Трагедия разума в том, что он противоречив в принципе, по самой своей сути, и делает противоречивым все, с чем он соприкасается. В плане науки это означает, что любой объект предполагает две взаимоисключающие теории, каждая из которых претендует на универсальность его объяснения.

Эта антипомичность может быть преодолена изъятием из логики какой-либо из противоположностей ее категориальных схем синтеза, или, что по сути то же самое, провозглашением только одной категории из каждой категориальной пары как правильной и потому приемлемой для использования. Такое решение было испробовано старой метафизикой, за что ее критиковал Кант; нечто подобное предлагается сейчас логическими позитивистами и аналитическими философами. Ничего удивительного, что большинство современных толкований ньяи представлено в этом же ключе. Гегель называл подобное односторонее мышление «метафизикой в худшем смысле этого слова», пытающейся избавиться от противоречия путем простого игнорирования какой-либо из сторон категориальной оппозиции. При таком подходе всегда стоит вопрос выбора предпочтительной стороны, в котором, как показал Кант, никакие объективные резоны невозможны. Поскольку же отбор происходит по субъективным предпочтениям, все получаемые в результате схемы могут с равными правами претендовать на статус универсальной. Сторонникам разных схем не остается ничего иного, как заключить некоторое соглашение, где подобное равноправие «идиосинкретических истин» признается. Что же касается самих обьектов, то ни одна из схем не может считаться достаточной для их объективного анализа, так что кантовская «вещь-в-себе» остается на этом уровне анализа. Таким образом, последовательная «критика разума» освобождает мышление как от узкого догматизма, так и от противостоящего ему скептицизма. Соответствено, формальная логика бесполезна, если не сопровождается диалектикой. Диалектика не есть ни логическая ошибка, ни софистика, ни проявление бессилия интеллекта. Она — необходимая форма интелектуальной активности, особенно важная в процессах синтеза.

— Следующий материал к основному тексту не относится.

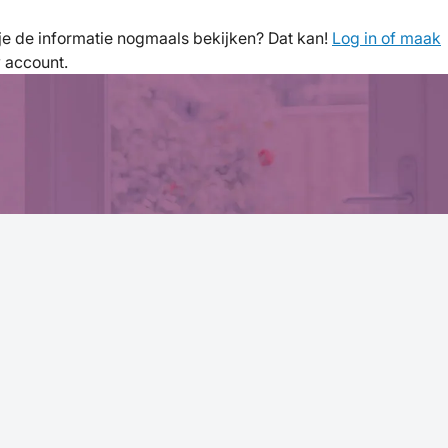
l je de informatie nogmaals bekijken? Dat kan!
Log in of maak
w account.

Наметив посредством обращения к Канту эту общую схему нашего анализа, перейдем теперь к материалу «Ньяя- Сутры», где аналогичные проблемы рассматриваются технически, со множеством важных деталей. Работая с этим материалом, постараемся постоянно иметь в виду референци- альную систему кантовского решения — чтобы не потерять ориентацию в весьма необычном «интеллектуальном ландшафте» ньяи.

Что такое «джати», и почему эта фигура софистики, обычно определяемая как «ложная аналогия», «пустое возражение», «бесполезный, непродуктивный аргумент» (см. С. Видьябушана «История индийской логики» и его же перевод «Ньяя-Сутры»).

Буквально слово «джати» означает «порождение» и относится как к некоему генетическому процессу, так и к его результату.

Обращает на себя внимание (особенно в свете того, что ранее говорилось применительно к Канту), что этот термин употребляется в «Ньяя-Сутре» в двух, отнюдь не совместимых значениях. Это вовсе не случайность, равно как и не терминологическая небрежность: ведь ньяя известна филигранной отработанностью своей специальной терминологии, да и вообще терминологическая строгость в индийских философских системах — образцовая. Стало быть, зафиксированное в тексте «Ньяя-Сутры» полярное разведение терминологических значений «джати» есть результат некоторого реального процесса.

Каковы же эти полярные значения?

Во-первых, это — категория рода или логической общности. Как сказано в «Ньяя-Сутре», 2.2.69:

саманапрасатмика джати

«Род есть самосущность производства (понятия) тождественного».

И затем Ватсьяна комментирует: «Коровность есть род, принадлежат к нему все коровы. Увидев где-либо корову, мы получаем общее представление о коровах, то есть выводим знание о коровности. И это общее знание есть понятие, в помощью которого во всех последующих случаях мы узнаем отдельных коров».

Хотя «джати» вводится как категория онтологическая, более внимательный анализ показывает, что «джати» лишь гипостазируется в виде онтологической категории, т.е. категории разума, будучи категорией эпистемологической (общность — категория рассудка). Дословный перевод сутры гласит:

«Обобщение есть то, что делает возможным выделение идентичного».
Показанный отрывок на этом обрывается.